Foucault was as much the engaged intellectual as Sartre. After May 1968, he and his colleagues challenged France’s still-medieval penal system, drawing on the Maoist example (and America’s Black Panthers) to foment street-level action. Foucault’s analyses of sexuality, though less beholden to Maoism, helped fuel the burgeoning gay rights movement.
Richard is unkinder to Philippe Sollers, founder of the avant-garde French journal Tel Quel, who appeared to hitch his ideological wagon to whichever leftist organization was in the ascendency. In 1974, Sollers, Barthes, and feminist scholar Julia Kristeva flew to China to see the Cultural Revolution for themselves. What they saw on their Chinese junket was carefully orchestrated, and their reports faithfully followed the Maoist playbook.

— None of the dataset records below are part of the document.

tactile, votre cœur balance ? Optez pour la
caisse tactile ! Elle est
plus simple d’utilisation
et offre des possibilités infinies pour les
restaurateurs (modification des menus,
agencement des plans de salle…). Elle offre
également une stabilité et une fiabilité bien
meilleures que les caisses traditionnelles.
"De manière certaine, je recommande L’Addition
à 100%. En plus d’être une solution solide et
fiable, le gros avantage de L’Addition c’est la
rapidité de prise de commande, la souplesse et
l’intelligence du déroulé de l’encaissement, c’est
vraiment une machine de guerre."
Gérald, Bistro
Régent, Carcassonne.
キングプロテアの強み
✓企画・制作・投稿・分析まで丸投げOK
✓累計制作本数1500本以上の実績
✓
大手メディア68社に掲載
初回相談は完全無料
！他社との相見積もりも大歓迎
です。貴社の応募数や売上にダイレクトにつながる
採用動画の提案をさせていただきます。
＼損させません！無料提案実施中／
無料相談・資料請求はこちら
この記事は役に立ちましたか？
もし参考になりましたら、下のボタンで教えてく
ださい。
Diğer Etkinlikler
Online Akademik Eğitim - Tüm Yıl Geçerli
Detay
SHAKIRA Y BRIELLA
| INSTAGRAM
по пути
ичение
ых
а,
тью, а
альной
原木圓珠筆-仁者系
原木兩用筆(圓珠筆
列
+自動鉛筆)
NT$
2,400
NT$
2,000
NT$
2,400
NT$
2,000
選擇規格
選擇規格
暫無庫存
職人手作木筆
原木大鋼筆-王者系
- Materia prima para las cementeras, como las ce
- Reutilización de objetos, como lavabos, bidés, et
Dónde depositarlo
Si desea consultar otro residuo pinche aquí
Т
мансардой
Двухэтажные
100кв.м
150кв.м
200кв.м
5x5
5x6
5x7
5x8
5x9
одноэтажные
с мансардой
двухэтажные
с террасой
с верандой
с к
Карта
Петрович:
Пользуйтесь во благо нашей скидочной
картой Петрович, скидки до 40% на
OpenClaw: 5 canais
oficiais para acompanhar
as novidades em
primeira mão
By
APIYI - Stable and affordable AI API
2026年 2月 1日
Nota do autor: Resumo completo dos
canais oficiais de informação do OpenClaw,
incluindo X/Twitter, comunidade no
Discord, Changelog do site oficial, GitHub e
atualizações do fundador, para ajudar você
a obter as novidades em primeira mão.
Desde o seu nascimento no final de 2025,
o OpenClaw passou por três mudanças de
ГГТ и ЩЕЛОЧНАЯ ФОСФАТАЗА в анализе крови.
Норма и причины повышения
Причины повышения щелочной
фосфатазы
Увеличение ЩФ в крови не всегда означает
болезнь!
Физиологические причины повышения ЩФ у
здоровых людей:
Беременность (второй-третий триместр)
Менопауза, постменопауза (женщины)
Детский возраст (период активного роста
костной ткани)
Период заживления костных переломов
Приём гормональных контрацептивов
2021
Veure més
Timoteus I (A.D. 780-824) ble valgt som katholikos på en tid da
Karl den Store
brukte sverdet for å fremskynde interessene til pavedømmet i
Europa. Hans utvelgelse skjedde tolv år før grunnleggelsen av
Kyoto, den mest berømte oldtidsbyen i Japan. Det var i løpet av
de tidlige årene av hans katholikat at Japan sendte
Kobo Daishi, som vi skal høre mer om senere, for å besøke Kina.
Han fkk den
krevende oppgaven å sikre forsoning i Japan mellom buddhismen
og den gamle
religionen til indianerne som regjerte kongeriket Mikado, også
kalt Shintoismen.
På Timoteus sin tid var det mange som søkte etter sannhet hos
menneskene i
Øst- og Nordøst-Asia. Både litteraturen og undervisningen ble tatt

Not long afterward, those who had blithely worn Mao jackets and quoted his “Little Red Book” were chastened as the murderous zeal of Mao’s Red Guards came to light, followed by the unconscionable regime of Cambodian Communist Pol Pot. France’s public intellectuals relinquished revolutionary dreams in favor of human rights.
The Wind from the East devotes more ink than is necessary to its players’ theoretical sparring, but the author’s energy pulls the reader along, and he convincingly argues that Western-style Maoism made a positive transition into gay rights, women’s rights, and human rights that persists to this day.